If a plan participant defaults on his or her loan repayment obligation, however, a taxable distribution is deemed to occur. Usually, a plan loan defaults occurs when a participant with an outstanding plan loan terminates employment with the employer sponsoring the plan and the participant is either not able to or not inclined to repay the balance of the loan. The entire principal balance of the loan - including interest accrued to the deemed distribution date - is includable in the participant’s income and is reportable as such on Form 1099-R, and there is no exception to the additional 10% tax on premature distributions in this situation. There would be no withholding, however, unless some other cash distribution is made at the same time.
A potential problem facing employers and plan participants is that a plan loan will not be treated as a debt under the bankruptcy laws in the case of a borrowing participant’s bankruptcy. This is an instance in which bankruptcy laws do not mesh very well with tax laws.
In many cases, an individual who seeks the protection of the federal bankruptcy laws files a petition for relief under Chapter 13 of the Bankruptcy Code. The goal of the debtor in a Chapter 13 case is to settle his or her debts to creditors pursuant to a court-approved payment plan. In general, all of the debtor’s disposable income to be received within the three-year period beginning on the date that the first payment is due under the Chapter 13 plan must be applied to make payments under the plan. For this purpose, “disposable income” means income received by the debtor that is not reasonably necessary for the maintenance or support of the debtor or a dependent of the debtor.
In the case of an individual who has an outstanding plan loan, most courts have held that a plan loan is not dischargeable in bankruptcy and that the debtor may not continue to make plan loan repayments under a Chapter 13 plan.
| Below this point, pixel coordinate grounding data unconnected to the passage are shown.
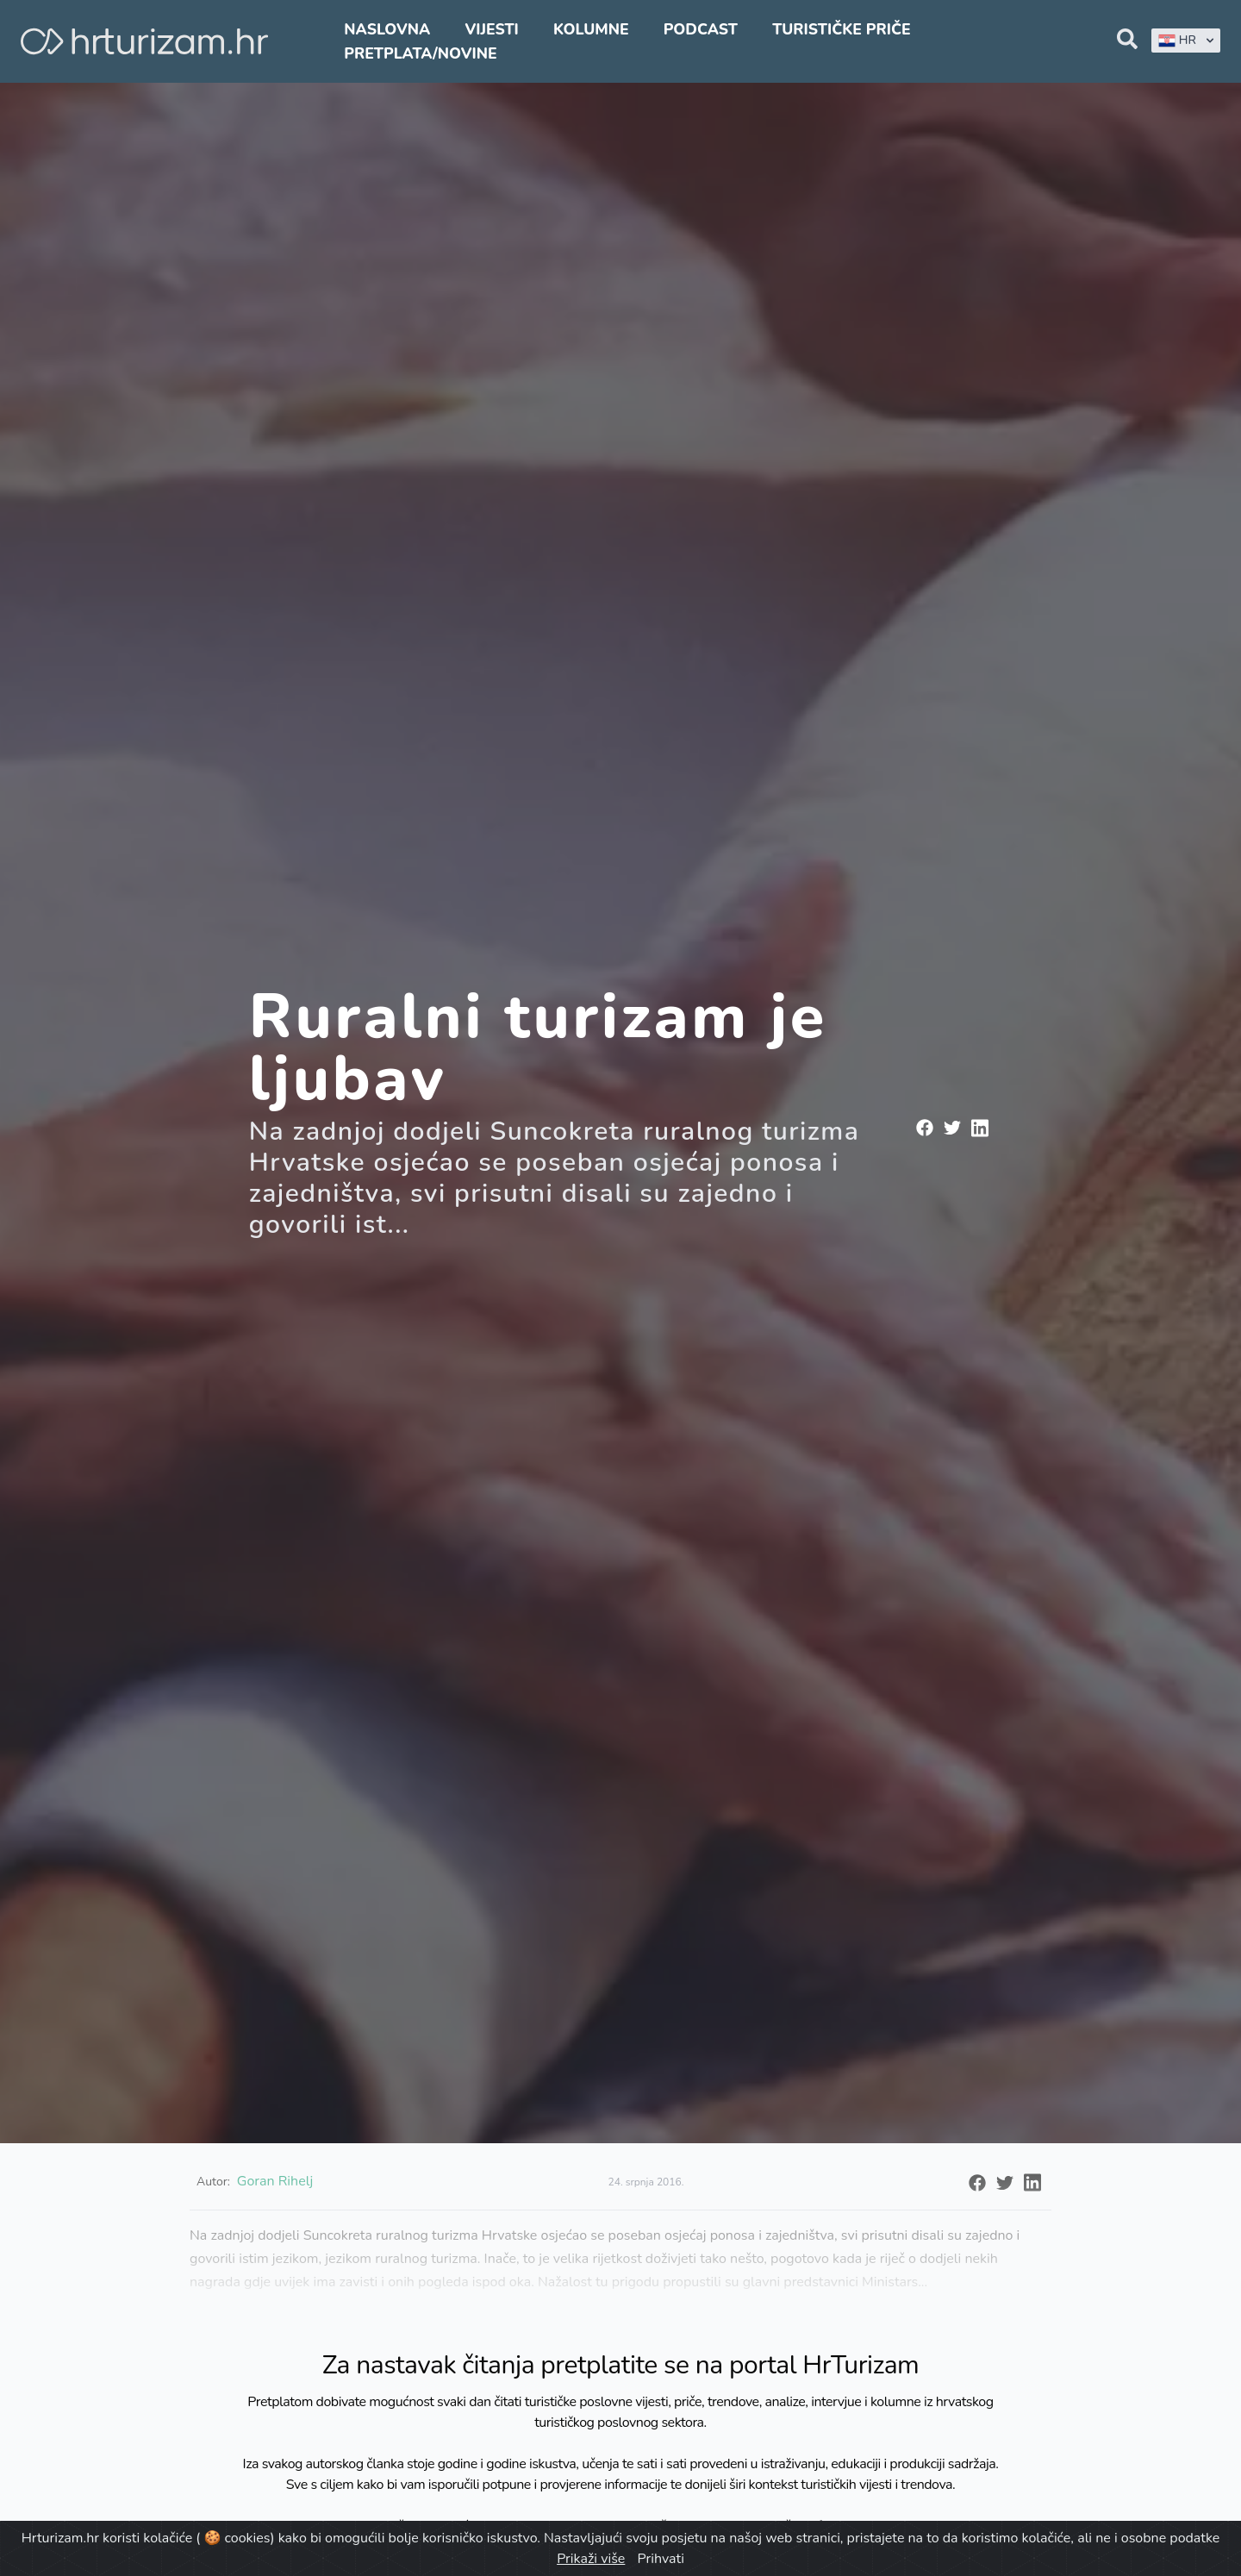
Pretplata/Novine (420, 53)
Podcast (701, 29)
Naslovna (387, 29)
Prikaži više (591, 2558)
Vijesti (491, 29)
It can be expected, in most cases, that the debtor will not be able to carve out his or her plan loan repayment obligations from his disposable income. Courts have not accepted the argument that plan repayments are necessary for the debtor’s maintenance or support, notwithstanding the potentially harsh tax consequences suffered where there is a deemed distribution of taxable income.
An employer that receives notice that a plan participant must cease making loan repayments, whether by payroll deduction or otherwise, will be forced to treat the loan as in default and report the principle balance and accrued interest as a taxable “deemed distribution.” More likely than not, however, the participant will remain an active employee and plan participant and there can be no discharge or offset of the loan for plan administration purposes until some event occurs that triggers the participant’s right to receive a distribution from the plan. In a 401(k) plan, for example, if any portion of the loan proceeds were attributable to the employee’s elective contributions, a distributable event may not occur until termination of employment (or the employee’s attainment of age 59-1/2, at the earliest).
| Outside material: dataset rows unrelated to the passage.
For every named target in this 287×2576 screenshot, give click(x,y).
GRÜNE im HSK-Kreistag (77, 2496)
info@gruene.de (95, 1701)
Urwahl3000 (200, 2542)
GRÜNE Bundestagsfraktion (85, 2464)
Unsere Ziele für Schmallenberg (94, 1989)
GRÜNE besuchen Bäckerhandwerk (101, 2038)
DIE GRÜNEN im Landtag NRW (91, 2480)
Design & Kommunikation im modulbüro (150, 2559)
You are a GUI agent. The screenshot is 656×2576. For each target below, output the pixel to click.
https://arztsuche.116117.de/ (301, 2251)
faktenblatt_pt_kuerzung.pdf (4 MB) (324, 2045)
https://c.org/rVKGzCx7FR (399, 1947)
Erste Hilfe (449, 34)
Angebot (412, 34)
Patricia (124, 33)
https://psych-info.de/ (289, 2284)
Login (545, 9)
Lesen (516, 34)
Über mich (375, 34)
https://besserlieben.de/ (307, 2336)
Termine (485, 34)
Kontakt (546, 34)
Even though the employer may have been forced to report a taxable distribution equal to the unpaid principle balance of the loan plus accrued interest at the time of the default, the Internal Revenue Service’s proposed regulations would require the employer to continue to treat the loan as outstanding, for purposes of plan administration, until there is a distributable event with respect to the participant. Consequently:
• there may be a requirement for payroll deductions to resume once they are no longer prohibited by the Chapter 13 plan;
• interest continues to accrue on the defaulted loan, so that the periodic loan repayments will be substantially greater after the suspension is lifted; and
• all repayments must be accounted for as after-tax amounts, even if the plan does not otherwise permit after-tax contributions.
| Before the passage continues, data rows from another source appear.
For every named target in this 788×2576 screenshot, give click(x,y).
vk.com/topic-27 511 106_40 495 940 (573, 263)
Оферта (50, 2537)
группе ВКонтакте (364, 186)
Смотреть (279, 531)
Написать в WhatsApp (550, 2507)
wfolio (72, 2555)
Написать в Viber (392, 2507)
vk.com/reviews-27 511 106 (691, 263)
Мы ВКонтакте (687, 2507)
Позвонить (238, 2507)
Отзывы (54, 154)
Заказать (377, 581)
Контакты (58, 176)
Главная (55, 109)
Moreover, the outstanding balance of a loan, including accrued interest, will be a factor in determining whether the participant is eligible to take another loan (assuming the plan permits multiple loans). For example, if the participant has a vested account balance of $40,000 (not including the loan) and an outstanding loan (plus accrued interest) of $24,000, the maximum new loan would be $8,000 [(50% x $64,000) - $24,000], rather than $20,000 [50% x $40,000].
In conclusion, absent some relief in the form of new legislation or Internal Revenue Service regulations, a plan participant’s bankruptcy can present both the participant and his or her employer with unanticipated headaches if the participant has an outstanding plan loan at the time of the bankruptcy. The participant will be burdened with a potentially large tax liability as a result of a deemed distribution from the plan, for which there has been no withholding. Needless to say, this will result in further stress on the participant’s finances. Meanwhile, the employer must attend to special plan recordkeeping requirements when loan repayments resume.